上智大学 大学院 グローバル・スタディーズ研究科地域研究専攻

HOME / 概要 /

概要

地域研究の目的は、単に対象地域の言語を学び、地域の社会、政治、経済、文化に関する知識を得て「事情通」になることではありません。研究対象地域について深く体系的な知識を持つことはもちろん大切ですが、より重要なのはその地域の性格、特性、独自の構造を地域に根ざして内側から理解することです。

そのためには特定の学問分野―たとえば社会学、人類学、歴史学、考古学などの方法論をたよりにしつつも、他の学問の方法論をも参照するなど学際的なアプローチが必要とされます。ある地域における経済開発、社会開発の現状を評価するためには、社会学や経済学だけでなく、当該地域の変容を過去にさかのぼって把握するために歴史学が、人々の社会組織や価値体系を理解するために文化人類学の方法論が必要とされます。

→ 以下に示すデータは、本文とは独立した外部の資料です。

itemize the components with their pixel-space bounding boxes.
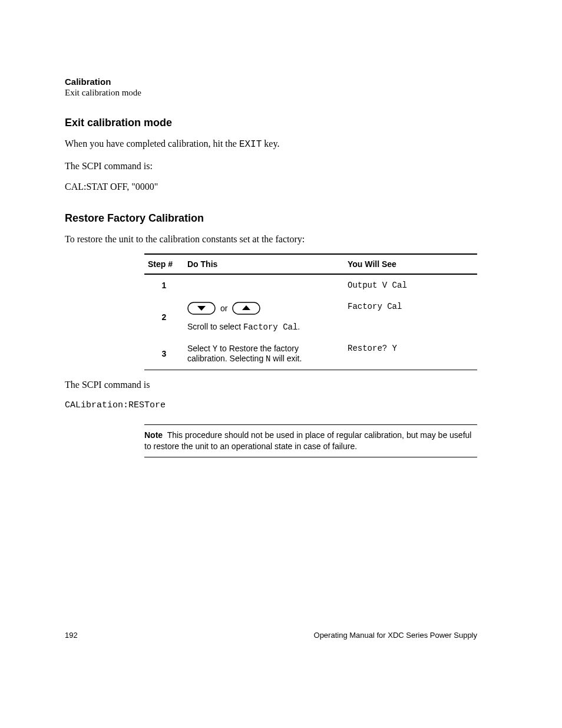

研究に必要な言語の問題も簡単ではありません。今日の世界では英米語が実質的なスタンダード(「国際語」)として広く利用されていますが、地域の内在的な理解を深めるためには、たとえばラテンアメリカ地域であればスペイン語やポルトガル(ブラジル)語に精通していることが必須です。さらに博士後期課程に進学し専門研究者をめざすためには、少数民族の言語や地域共通語を習得することが不可欠になる場合もあります。また、対象地域に留学したり、対象地域に所在する文書館で史料調査を行ったり、長期にわたるフィールドワークに従事することが必須です。